20% of Japanese University students with 13 to 15 year-old reading abilities
Guardian Unlimited : Japanese lost for words
Quote:
With its phonetic symbols and complex vocabulary, Japanese can defeat even the most talented linguists. Now it seems to be baffling native speakers, too.
Nearly a fifth of the students at Japanese private universities have the reading ability expected of 13- to 15-year-olds, according to the National Institute of Multimedia Education (Nime), which surveyed 13,000 in their first year at 33 universities and colleges.
The students were presented with a multiple choice test and asked to define nouns, adjectives and adverbs.
Two-thirds of the respondents thought that a word meaning "to grieve" actually meant "to be happy".
The study showed that foreign exchange students who had spent some years learning Japanese could sometimes read better than locals.
The survey confirms a trend which educationists have noted for at least 10 years.
And although the Nime report gives no reason for the low standards, the Japanese have long attributed the reduced vocabulary of today's students, at least in part, to the proliferation of comics, which use simple ideograms and sentence structures.
I don't think this should be attributed to manga.

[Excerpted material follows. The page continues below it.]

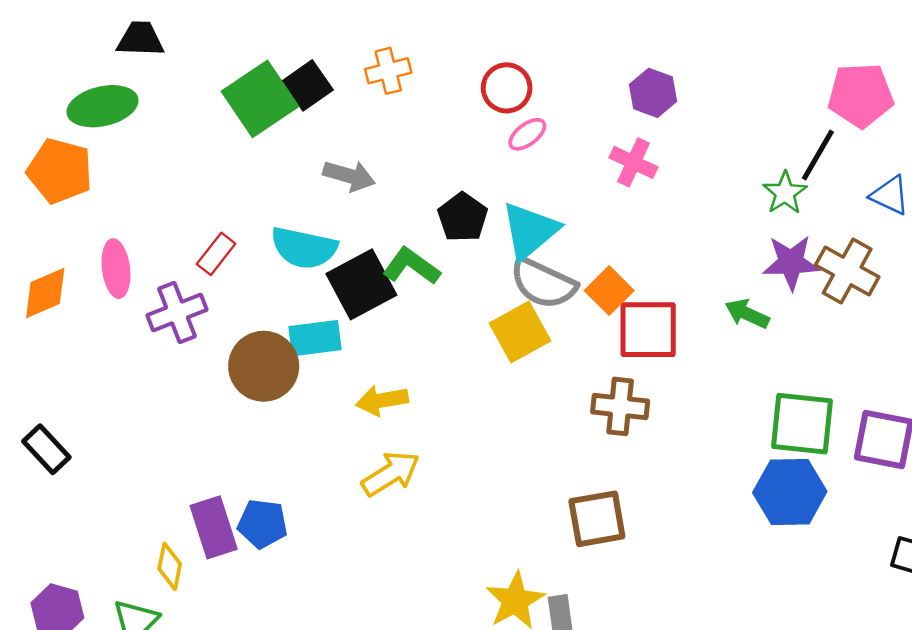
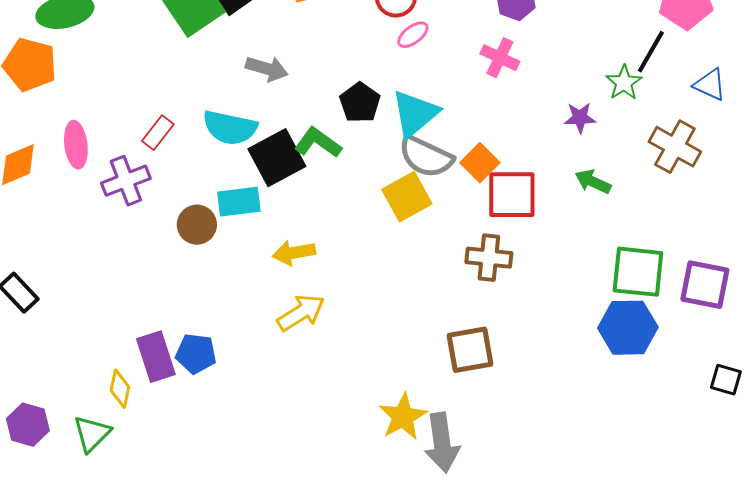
purple star: (791, 262) -> (580, 118), moved, size x0.7
brown circle: (264, 366) -> (197, 225), size x0.7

I have used manga to practice my kanji reading, and some manga use many non-Joyo kanji (true that I read a lot of historical manga, but it's also a fact that there are lot's of them). And in 3 years of very casual learning of Japanese (only 5 month of lessons in a language school to learn the very basics of Japanese, the self-learning when I feel like it), I also have reading abilities of a 13 to 15 years old (actually more 15 than 13) and know many kanji that some of my adult Japanese friends don't. That brings us back to the question : why are the average Japanese so bad at languages - and not just foriegn but even their own mother tongue ? I think it is partly due to a too relaxed approach to education (as a matter of fact, almost nobody has to repeat a school year in Japan, even if they fail in all subjects).